Friday, January 30, 2015

Alice the Adjunct Says, "I Hate The Fucking Mascot Thing. Here's Something that Matters."

National Adjunct Walkout Day Planned

What would academe look like without adjuncts? That question could be answered, at least for a day, on the first-ever National Adjunct Walkout Day, planned for Feb. 25, 2015. The protest to highlight adjuncts’ relatively low wages and working conditions – despite the fact that they make up the majority of instructors – is gaining traction on social media, including on Facebook and on Twitter at #NAWD.

An adjunct instructor of writing at San Jose State University who did not yet want to be identified by name, citing concerns about her job security, proposed the idea last week. She said the response has been “enormous,” even in a short period of time, “because an action like this is long overdue.” The adjunct said the walkout day doesn’t have a central organizing committee, and that it will look different on different campuses. Groups might highlight the “educational or administrative issues impacting adjuncts within that particular campus, across the country, or [the] plights of individual adjuncts,” she said. But the central idea of the movement is that “no adjunct or campus must face these shared issues alone.”

From InsideHigherEd.

5 comments:

Beaker Ben said...

No committee meeting needed? You've got my support!

Snarky Writer said...

I'd be participating if I'd been picked up for any classes at all this semester. As it is, it's hard to walk out of a job you don't have.

Contingent Cassandra said...

This is a good (and probably overdue idea), though it's not clear exactly what form it's going to take (probably many different ones at many different institutions; the main thing, I think, is to make sure that, now that it's been announced, it doesn't just fizzle, proving just how unorganized and exhausted, and therefore powerless, contingent faculty are).

I've been following along, and trying to figure out what to do (and even/how full-time contingent faculty should be involved --- though really, I think all faculty should be involved, on general moral principles, and also as a matter of self-interest; we're pretty clearly at a "first, they came for the adjuncts" point when it comes to faculty power, or lack thereof).

For more info, there's a facebook page (https://www.facebook.com/pages/National-Adjunct-Walkout-Day/340019999501000 ) and a twitter feed (https://twitter.com/nationaladjunct ). And the latter has word of a podcast today: https://www.insidehighered.com/audio/2015/01/30/program-33-sticking-credit-hour-day-without-adjuncts-jan-30-2015 .

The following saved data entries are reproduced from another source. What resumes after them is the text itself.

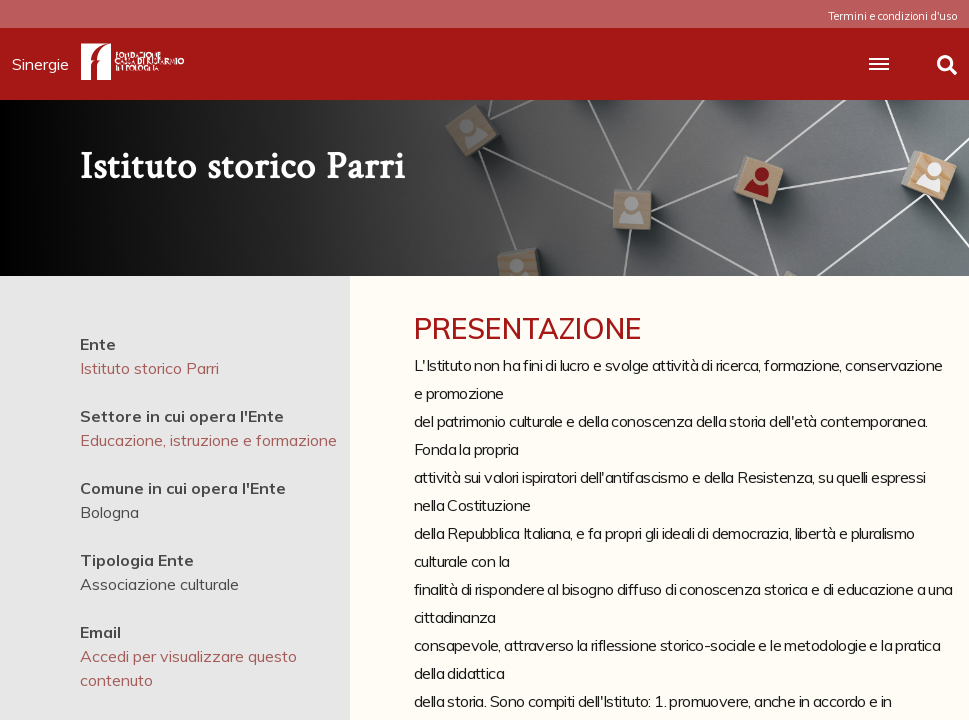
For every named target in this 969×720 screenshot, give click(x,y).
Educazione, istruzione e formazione (208, 440)
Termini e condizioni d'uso (892, 16)
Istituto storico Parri (149, 368)
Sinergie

The other obvious opening for some sort of advocacy is the president's plan to make community college free. If that moves forward (perhaps unlikely in the current political climate), then we need to raise the question of who will be teaching those free-to-the-student classes. If grade 13-14 education is essential enough to the national wellbeing to provide it to all citizens, then it's worth paying people a living wage to provide it.

Ogre Proctor Hep said...

"If grade 13-14 education is essential enough to the national wellbeing to provide it to all citizens, then it's worth paying people a living wage to provide it."

If P then Q. I assert that P is true, therefore also Q. I trust that before this audience, I do not need to show my work.

I will float the idea of NAWD with my colleagues so as to build consensus and form an action plan. I think it's worth it, nay mandatory, for tenure-track (and especially the tenured) faculty to show solidarity in some definite way. It is in all of our best interest that anybody charged with educating our future leaders be paid and treated like the highly skilled professional that they are.

Ogre Proctor Hep said...

Under the circumstances, I think the administration should have to take the day off in your stead. Except that might actually make the machine run better.